How To Develop A Big Data Strategy?
Big Data strategy plays key role in the business transformation and the following six steps will help you ensure the optimal use of Big Data in your company.
Identify Know-How Gaps
It is a relatively new technology that is only getting started in many companies. The problem: Many IT experts are not yet sufficiently familiar with the methodology to use it profitably, even if the appropriate tools are available. Therefore, you should evaluate the status quo initially: What know-how is known internally, what gaps are there?
Then take systematic action to close those gaps. For example, there are multiple e-learning offers on platforms such as Udemy. The manufacturers of significant data software also often offer related training courses. You can also close know-how gaps by hiring dedicated prominent data experts. Or bring in external consultants or managed services providers. The advantage of this variant: You can buy exactly as much support as you need; “Overstaffing” is avoided.
Set Up a Center Of Excellence
It’s not just about bringing the relevant know-how into the company: it also has to be distributed skillfully. If only a select few know about it, the positive benefit for your organization is minimal. Therefore, it is remarkably advisable for large organizations to set up an Excellence Center.
Here, relevant information, techniques, and best practices are documented centrally for everyone. This can be done very quickly in a company wiki, but it can also be combined with project descriptions and self-produced e-learning offers. In this way, ample data know-how is propagated throughout the company, the investment costs are amortized, and the employees are further qualified.
Identify Significant Data Sources
There are different categories of data that you can include in your big data strategy. The most important are:
- Streamed data. This data usually comes from IoT devices such as networked machines, self-driving cars, or medical wearables. Some of these devices process the information directly with the help of built-in microprocessors ( edge computing ). In contrast, others only read the data via sensors and upload it to the cloud.

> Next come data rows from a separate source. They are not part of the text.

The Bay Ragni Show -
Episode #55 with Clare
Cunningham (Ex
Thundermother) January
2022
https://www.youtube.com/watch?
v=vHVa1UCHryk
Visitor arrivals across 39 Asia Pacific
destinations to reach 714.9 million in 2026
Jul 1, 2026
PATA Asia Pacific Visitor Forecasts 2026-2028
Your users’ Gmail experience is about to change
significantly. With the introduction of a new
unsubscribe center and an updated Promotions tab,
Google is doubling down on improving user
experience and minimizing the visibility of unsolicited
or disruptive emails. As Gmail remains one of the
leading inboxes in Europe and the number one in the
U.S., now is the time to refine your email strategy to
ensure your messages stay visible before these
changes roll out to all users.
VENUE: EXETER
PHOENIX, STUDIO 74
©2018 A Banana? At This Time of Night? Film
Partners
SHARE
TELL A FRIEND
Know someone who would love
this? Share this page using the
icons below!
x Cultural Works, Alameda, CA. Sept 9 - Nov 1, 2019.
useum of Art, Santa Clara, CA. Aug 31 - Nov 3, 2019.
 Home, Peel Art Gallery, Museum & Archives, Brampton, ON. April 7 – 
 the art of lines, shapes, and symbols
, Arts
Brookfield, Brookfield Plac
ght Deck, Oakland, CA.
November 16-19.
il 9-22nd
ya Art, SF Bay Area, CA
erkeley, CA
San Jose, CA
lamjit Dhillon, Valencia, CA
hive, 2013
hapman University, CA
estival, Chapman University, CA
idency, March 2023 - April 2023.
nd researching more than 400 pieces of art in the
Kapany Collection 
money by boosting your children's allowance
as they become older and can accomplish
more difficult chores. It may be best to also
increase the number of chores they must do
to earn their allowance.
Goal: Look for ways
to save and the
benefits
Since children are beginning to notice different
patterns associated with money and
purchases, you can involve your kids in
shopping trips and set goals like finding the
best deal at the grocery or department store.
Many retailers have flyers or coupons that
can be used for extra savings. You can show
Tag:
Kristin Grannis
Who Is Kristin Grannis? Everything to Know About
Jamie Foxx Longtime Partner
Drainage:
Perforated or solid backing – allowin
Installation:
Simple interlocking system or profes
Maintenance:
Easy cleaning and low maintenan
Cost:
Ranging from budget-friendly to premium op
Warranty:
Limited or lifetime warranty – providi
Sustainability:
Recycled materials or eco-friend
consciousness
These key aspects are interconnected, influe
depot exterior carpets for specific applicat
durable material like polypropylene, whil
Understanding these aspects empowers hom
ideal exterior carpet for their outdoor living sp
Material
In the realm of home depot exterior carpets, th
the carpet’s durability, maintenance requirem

- Social media data. Content trends and user reactions on platforms like Facebook, LinkedIn, or Instagram are evaluated here. This is particularly relevant for marketing, sales, and support. But product development can also benefit because user needs are recognized more quickly and translated into solutions. Typically, this type of data requires more post-processing effort because of various media types (text, images, videos, GIFs).
- Public and shared data. Analyzing public resources such as websites, pronouncements, legal texts, and generally accessible databases can also be worthwhile. B2B companies are also interested in data made available to them by suppliers or customers. For example, if an aircraft manufacturer makes component wear data available to its supplier, the latter can use this for product optimization by using new materials or strengthening weak points.
Choose Your Analysis Method
You should always make a preliminary selection: Which data is worth analyzing now, and which data can we ignore for the time being? In this way, you keep the use of resources manageable. In the second step, you should deal with the technological implementation. The bandwidth ranges from grid computing and in-memory technologies to machine learning applications. The latter can increasingly be obtained flexibly as a service from the cloud Machine Learning as a Service. Almost all major providers such as Microsoft, Amazon, IBM, or Google now offer corresponding SaaS solutions, for example, for predictive analytics, risk and customer forecasts, and natural language processing.
Connect Big Data Strategy With Existing Data Sets
Many new big data adopters fail to compare their analysis to previously collected data. Such comparisons can bring quick insights to light. An example: Compare the customer satisfaction of your previous critical accounts with the customer satisfaction of all buyers. The same applies to the previously collected supplier, production, and environmental data. This gives you a direct time perspective, even though you’ve only recently started using big data tools.
Use Big Data Strategy With A Cloud Solution
It requires enormous computing resources. This applies to the pure storage of the data and the computing power for functional analysis. Your users should be able to set up new analytics sandboxes at any time as needed. In some cases, simulations have to be carried out based on the data obtained to test that the data have been interpreted correctly; only then can the actual process be adapted. Traditional on-premises infrastructures are quickly overwhelmed with such scenarios. Instead, it would help if you had a solution that scales flexibly.
Therefore, many big data concepts rely on the cloud as a technological basis, with entirely different manifestations. A public cloud solution offers favorable primarily cost structures. However, a private cloud is better suited for sensitive data, for example, in the insurance or financial sector. Some models combine both approaches, such as the so-called hybrid cloud. And in a community cloud, several companies with similar data need to share the same cloud space.